O Vazio na Medicina: Tabu, Idealização e Desinformação
A experiência de Laerte expõe uma lacuna profunda na prática médica. Letícia Lanz, psicanalista trans especialista em gênero e sexualidade humana, aponta para a “idealização da ‘mulher verdadeira'” ou da pessoa trans “100% mulher”. Essa visão, muitas vezes reforçada por movimentos sociais e redes sociais, leva ao negacionismo das condições biológicas, como a presença de uma próstata, transformando o exame de próstata em um tabu e resultando em negligência.
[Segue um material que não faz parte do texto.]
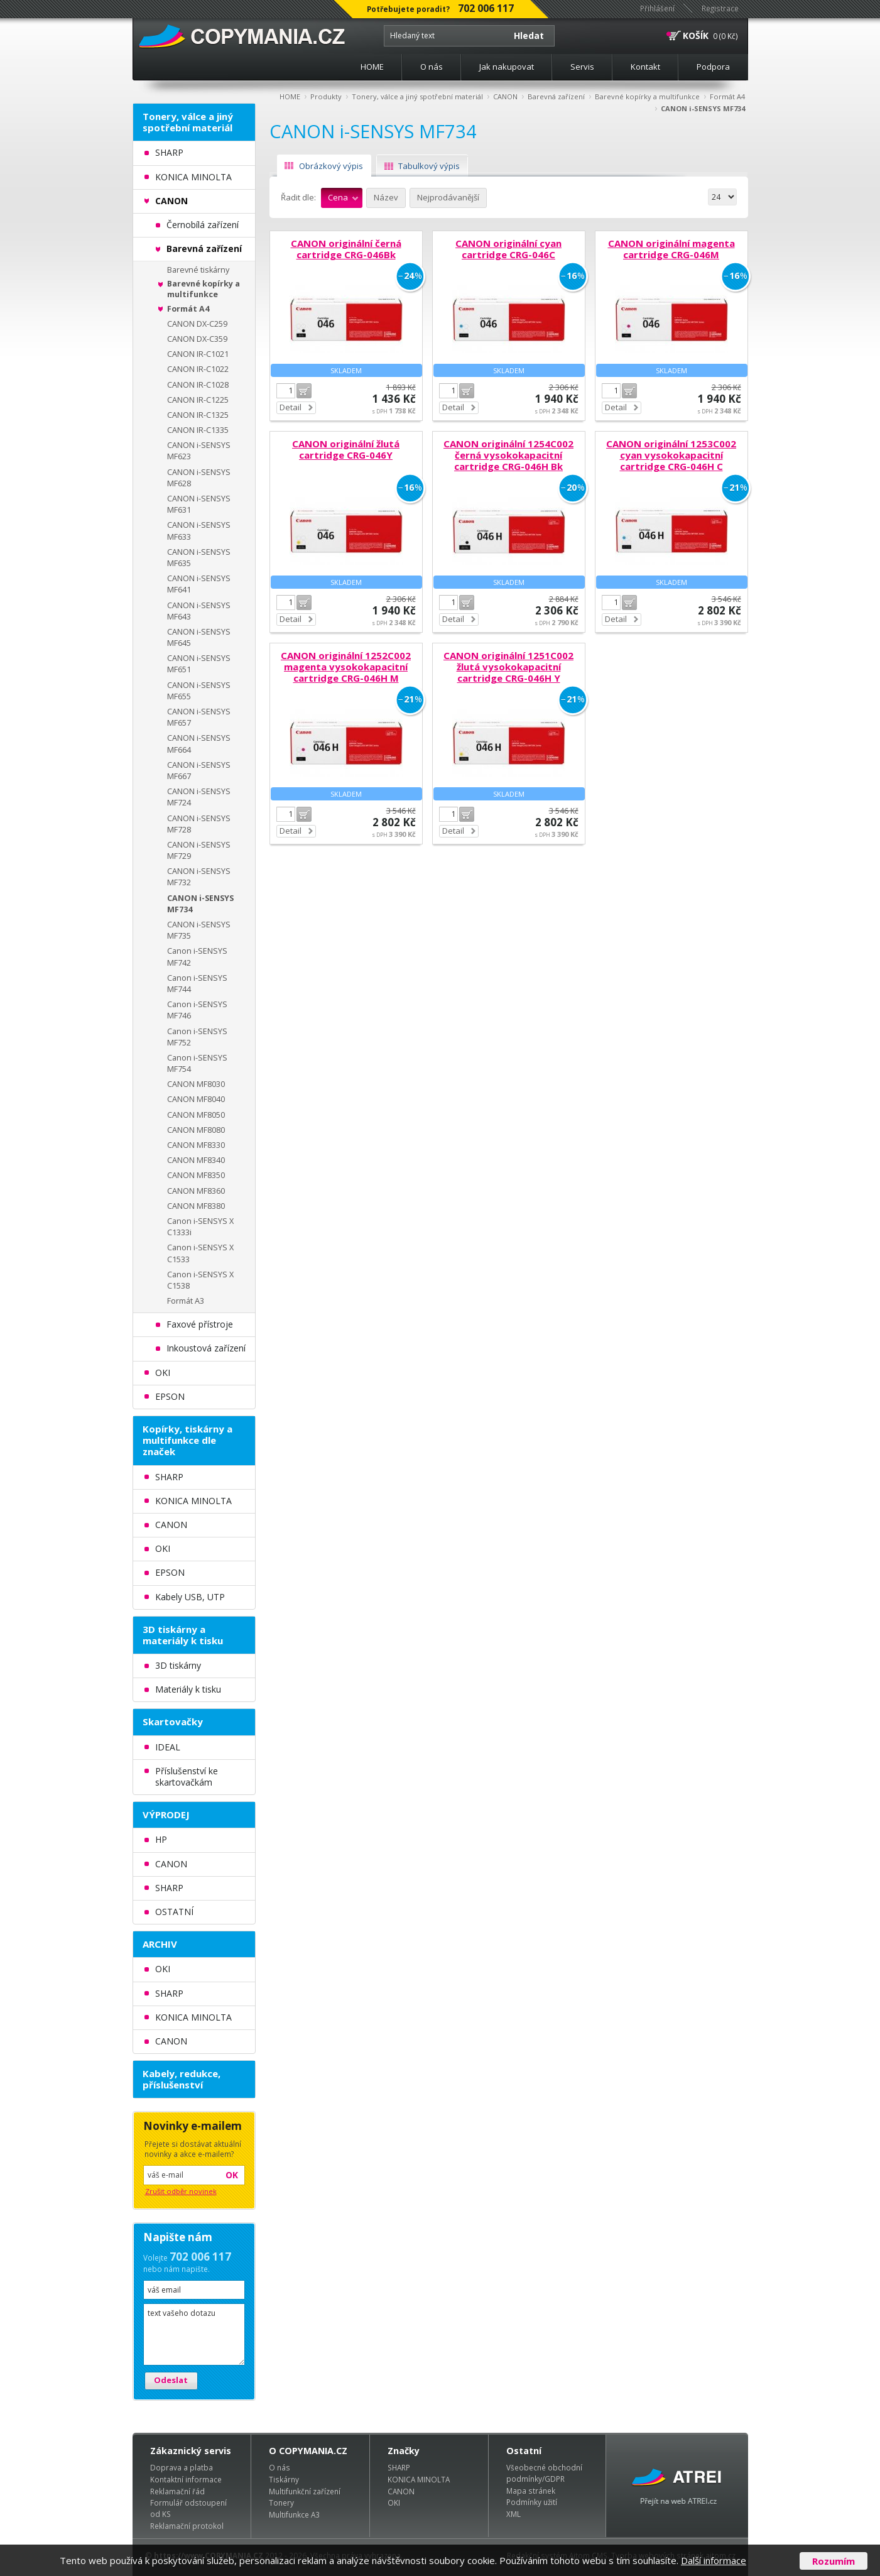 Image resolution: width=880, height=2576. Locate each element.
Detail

Brunhara corrobora, afirmando que “ainda não existe um protocolo unificado ou pacificado sobre como realizar o rastreamento do câncer de próstata em mulheres trans.” A maioria dos médicos no Brasil se forma sem um conhecimento adequado sobre gênero e suas implicações na prática clínica, perpetuando a desinformação.
Conclusão: Um Chamado à Consciência e ao Cuidado
A coragem de Laerte Coutinho ao compartilhar sua história é um presente inestimável. Ela não apenas personaliza uma luta contra uma doença comum, mas também ilumina a necessidade urgente de educação e sensibilidade na área da saúde trans.
É imperativo que a comunidade trans seja empoderada com informações, que os tabus sejam quebrados e que os profissionais de saúde se capacitem para oferecer um atendimento inclusivo e eficaz. A jornada de Laerte é um lembrete poderoso de que o cuidado com a saúde não tem gênero e deve ser uma prioridade para todos.